Black, 62, was cleared of racketeering and tax evasion but could face 35 years in jail when sentenced on 30 November. His lawyers said he would appeal.
He was facing 13 charges over claims he stole $60m (£29.5m) from investors in newspaper firm Hollinger International, which used to own the Daily Telegraph.
The Chicago jury also convicted three of the UK peer's associates of fraud.
Judge Amy St Eve adjourned Black's bail proceedings until Thursday to allow his defence team to consult Canadian lawyers. Black was allowed to remain free on a $21m bond.
He also handed over his UK passport to the court and will remain in the Chicago area until next week.
He had given up his Canadian citizenship in 2000 to become a British lord, after a court decision in his home country to block his acceptance of a peerage.
The guilty verdicts cap a remarkable fall from grace for Black, once one of the UK's wealthiest and most influential media figures.

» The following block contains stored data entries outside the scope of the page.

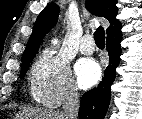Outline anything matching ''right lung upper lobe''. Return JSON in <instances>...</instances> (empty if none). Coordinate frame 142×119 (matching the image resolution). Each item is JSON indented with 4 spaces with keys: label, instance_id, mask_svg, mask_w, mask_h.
<instances>
[{
    "label": "right lung upper lobe",
    "instance_id": "right-lung-upper-lobe-1",
    "mask_svg": "<svg viewBox=\"0 0 142 119\" xmlns=\"http://www.w3.org/2000/svg\"><path fill=\"white\" fill-rule=\"evenodd\" d=\"M117 0H86V8L94 15L104 17L110 22L107 29V38L121 34V23L116 19L118 8ZM59 7L50 4L38 15L33 32L23 54L22 65L32 60L37 53L43 37L54 27L57 22Z\"/></svg>",
    "mask_w": 142,
    "mask_h": 119
}]
</instances>
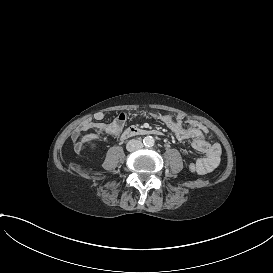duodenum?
<instances>
[{"mask_svg": "<svg viewBox=\"0 0 273 273\" xmlns=\"http://www.w3.org/2000/svg\"><path fill=\"white\" fill-rule=\"evenodd\" d=\"M144 135H153V136H160L162 135L161 131L156 129H146L140 128L136 126H131L126 128L123 133L121 134V139L125 140L135 136H144Z\"/></svg>", "mask_w": 273, "mask_h": 273, "instance_id": "1", "label": "duodenum"}]
</instances>
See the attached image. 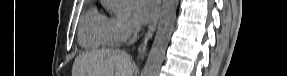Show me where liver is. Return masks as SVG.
<instances>
[{
  "mask_svg": "<svg viewBox=\"0 0 287 76\" xmlns=\"http://www.w3.org/2000/svg\"><path fill=\"white\" fill-rule=\"evenodd\" d=\"M135 65L126 53L104 49L75 59L73 76H132Z\"/></svg>",
  "mask_w": 287,
  "mask_h": 76,
  "instance_id": "1",
  "label": "liver"
}]
</instances>
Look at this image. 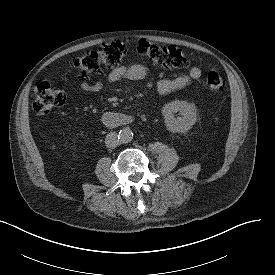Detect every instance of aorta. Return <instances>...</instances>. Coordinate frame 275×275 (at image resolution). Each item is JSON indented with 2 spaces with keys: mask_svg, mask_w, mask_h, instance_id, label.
Wrapping results in <instances>:
<instances>
[{
  "mask_svg": "<svg viewBox=\"0 0 275 275\" xmlns=\"http://www.w3.org/2000/svg\"><path fill=\"white\" fill-rule=\"evenodd\" d=\"M133 136H134L133 131L128 127L123 128L119 132V139L124 144L131 142L133 139Z\"/></svg>",
  "mask_w": 275,
  "mask_h": 275,
  "instance_id": "obj_1",
  "label": "aorta"
}]
</instances>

The jury of nine women and three men took 12 days to reach a verdict in the high-profile case, after initially telling the judge that they could not reach an unanimous judgment.
Black, who remained impassive as the verdicts were read out, was found guilty of taking money owed to investors in the form of "non-compete" payments originating from the sale of newspaper titles.

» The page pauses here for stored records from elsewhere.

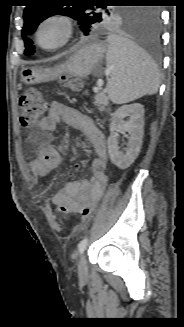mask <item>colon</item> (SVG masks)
<instances>
[{
    "instance_id": "5ec220e1",
    "label": "colon",
    "mask_w": 184,
    "mask_h": 327,
    "mask_svg": "<svg viewBox=\"0 0 184 327\" xmlns=\"http://www.w3.org/2000/svg\"><path fill=\"white\" fill-rule=\"evenodd\" d=\"M63 84L72 91H79L82 89V82L78 79L64 77L62 79ZM20 108V122L22 126L29 127L35 124L47 108V102L43 95L36 89L31 88L26 90L19 99ZM57 211L61 213H70L69 208L64 204L55 205ZM96 210L95 204L83 205L78 214L81 217H89Z\"/></svg>"
}]
</instances>
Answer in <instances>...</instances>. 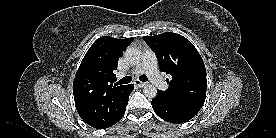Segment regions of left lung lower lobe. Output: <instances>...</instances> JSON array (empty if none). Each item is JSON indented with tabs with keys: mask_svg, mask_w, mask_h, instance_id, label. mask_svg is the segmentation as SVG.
Wrapping results in <instances>:
<instances>
[{
	"mask_svg": "<svg viewBox=\"0 0 276 138\" xmlns=\"http://www.w3.org/2000/svg\"><path fill=\"white\" fill-rule=\"evenodd\" d=\"M151 104L160 118L171 123L187 122L199 112L166 99L159 90Z\"/></svg>",
	"mask_w": 276,
	"mask_h": 138,
	"instance_id": "0a47b994",
	"label": "left lung lower lobe"
}]
</instances>
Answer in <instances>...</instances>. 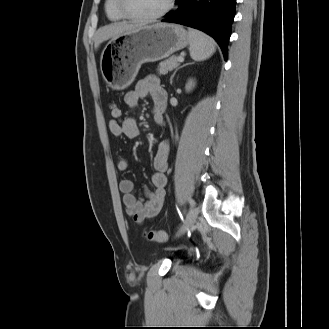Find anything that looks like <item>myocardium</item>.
<instances>
[{
	"label": "myocardium",
	"mask_w": 329,
	"mask_h": 329,
	"mask_svg": "<svg viewBox=\"0 0 329 329\" xmlns=\"http://www.w3.org/2000/svg\"><path fill=\"white\" fill-rule=\"evenodd\" d=\"M174 1L175 0H168L166 3V6L160 12H158L154 15H150V16H142V15H138V14L130 12L128 10V8L126 7L125 0H117V5H118V9L121 12V14L127 19L139 21V22H153L158 19H161L162 17H164L165 15L168 14L174 6Z\"/></svg>",
	"instance_id": "f54148a6"
}]
</instances>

But he was cleared of abusing company resources to fund his extravagant lifestyle.
Three of Black's associates - Jack Boultbee, Peter Atkinson and Mark Kipnis - were also found guilty of fraud at the end of the 16-week trial.
Black was present in court to hear the verdict along with his wife, Barbara Amiel Black.

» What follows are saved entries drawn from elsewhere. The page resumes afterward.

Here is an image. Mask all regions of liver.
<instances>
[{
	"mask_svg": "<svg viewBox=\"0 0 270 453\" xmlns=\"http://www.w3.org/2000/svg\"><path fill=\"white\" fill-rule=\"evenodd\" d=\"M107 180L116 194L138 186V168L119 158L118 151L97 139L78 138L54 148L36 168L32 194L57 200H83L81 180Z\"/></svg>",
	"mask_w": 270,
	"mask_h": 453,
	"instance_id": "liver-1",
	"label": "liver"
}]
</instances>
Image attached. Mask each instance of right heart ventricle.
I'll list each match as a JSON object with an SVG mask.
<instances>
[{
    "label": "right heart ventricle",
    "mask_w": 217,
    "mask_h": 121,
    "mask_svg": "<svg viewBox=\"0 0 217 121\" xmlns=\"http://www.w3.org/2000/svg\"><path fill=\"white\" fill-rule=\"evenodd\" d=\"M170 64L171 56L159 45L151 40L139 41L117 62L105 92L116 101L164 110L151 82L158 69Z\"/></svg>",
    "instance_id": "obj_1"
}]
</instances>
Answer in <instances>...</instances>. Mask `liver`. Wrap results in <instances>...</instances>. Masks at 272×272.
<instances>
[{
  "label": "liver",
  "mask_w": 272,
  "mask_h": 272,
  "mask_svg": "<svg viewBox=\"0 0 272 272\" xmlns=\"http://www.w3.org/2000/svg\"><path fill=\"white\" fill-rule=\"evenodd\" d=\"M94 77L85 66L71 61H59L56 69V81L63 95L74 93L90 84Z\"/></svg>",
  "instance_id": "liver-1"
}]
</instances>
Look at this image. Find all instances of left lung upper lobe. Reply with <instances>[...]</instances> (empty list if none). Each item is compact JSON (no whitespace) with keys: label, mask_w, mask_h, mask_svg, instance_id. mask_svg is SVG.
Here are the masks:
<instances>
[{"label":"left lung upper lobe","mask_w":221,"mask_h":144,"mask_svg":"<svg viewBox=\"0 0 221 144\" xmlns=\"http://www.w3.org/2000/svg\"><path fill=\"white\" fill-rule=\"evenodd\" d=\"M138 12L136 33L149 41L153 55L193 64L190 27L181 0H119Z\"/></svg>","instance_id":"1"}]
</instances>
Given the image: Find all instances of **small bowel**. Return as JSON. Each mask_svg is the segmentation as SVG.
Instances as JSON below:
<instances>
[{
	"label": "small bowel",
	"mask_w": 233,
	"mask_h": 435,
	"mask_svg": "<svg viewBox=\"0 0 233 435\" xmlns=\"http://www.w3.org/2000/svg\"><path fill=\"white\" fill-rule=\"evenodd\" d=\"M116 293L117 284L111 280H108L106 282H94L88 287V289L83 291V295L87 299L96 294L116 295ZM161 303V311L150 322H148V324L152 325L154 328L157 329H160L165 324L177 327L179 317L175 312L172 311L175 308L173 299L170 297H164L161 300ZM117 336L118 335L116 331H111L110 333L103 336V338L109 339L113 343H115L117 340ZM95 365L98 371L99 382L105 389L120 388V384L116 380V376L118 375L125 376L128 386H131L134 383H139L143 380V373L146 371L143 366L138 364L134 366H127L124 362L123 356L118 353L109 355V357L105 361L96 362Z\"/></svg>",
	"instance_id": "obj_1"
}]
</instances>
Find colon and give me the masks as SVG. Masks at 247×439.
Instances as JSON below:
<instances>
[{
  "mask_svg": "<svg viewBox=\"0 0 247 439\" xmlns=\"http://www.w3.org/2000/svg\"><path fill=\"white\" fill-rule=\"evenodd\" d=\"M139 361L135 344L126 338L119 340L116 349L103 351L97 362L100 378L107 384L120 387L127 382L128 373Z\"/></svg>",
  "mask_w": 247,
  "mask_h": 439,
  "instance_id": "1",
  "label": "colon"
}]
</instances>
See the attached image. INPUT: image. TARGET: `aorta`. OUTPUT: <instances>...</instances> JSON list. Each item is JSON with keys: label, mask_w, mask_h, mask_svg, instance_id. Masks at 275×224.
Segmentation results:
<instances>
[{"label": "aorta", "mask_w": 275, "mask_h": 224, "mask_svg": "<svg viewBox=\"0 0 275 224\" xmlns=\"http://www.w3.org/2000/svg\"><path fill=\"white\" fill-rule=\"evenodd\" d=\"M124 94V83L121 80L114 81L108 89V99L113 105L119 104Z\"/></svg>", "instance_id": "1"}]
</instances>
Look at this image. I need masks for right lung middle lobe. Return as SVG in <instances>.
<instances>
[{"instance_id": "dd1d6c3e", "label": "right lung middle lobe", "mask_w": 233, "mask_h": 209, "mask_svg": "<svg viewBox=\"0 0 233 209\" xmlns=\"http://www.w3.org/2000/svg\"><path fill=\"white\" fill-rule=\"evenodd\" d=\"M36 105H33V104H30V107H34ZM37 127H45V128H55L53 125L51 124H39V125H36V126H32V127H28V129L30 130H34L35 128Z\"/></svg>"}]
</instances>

The charges on which he was found guilty carry a maximum penalty of 35 years in prison.
'Lengthy prison sentence'
After the hearing his lawyer, Edward Greenspan, said: "We intend to appeal and there are viable legal issues. We vehemently disagree with the government's position on sentencing.
"We believe, based on the conviction of the charges here, that the sentences for this type of offence are far less than what the government suggested."
Black ran one of the largest newspaper groups in the world
Legal experts said that although he had been cleared on several charges, the convictions for fraud were damning.
"It only takes one fraud charge and the man is disgraced and finished," said Joshua Rozenberg, legal editor of the Daily Telegraph.
"He is clearly facing a lengthy prison sentence."
David Radler, the British peer's former second-in-command at Hollinger, testified against Black after himself admitting fraud in return for a reduced sentence.
Radler told the court Black had personally initiated a fraudulent scheme to pocket payments which rival firms had agreed to pay Hollinger to limit competition in key markets.
Black's lawyers argued that Radler was a "self-confessed liar" and that the payments had been authorised by the company.
Hollinger's newspaper empire once spanned the globe, including titles such as the National Post of Canada and the Jerusalem Post.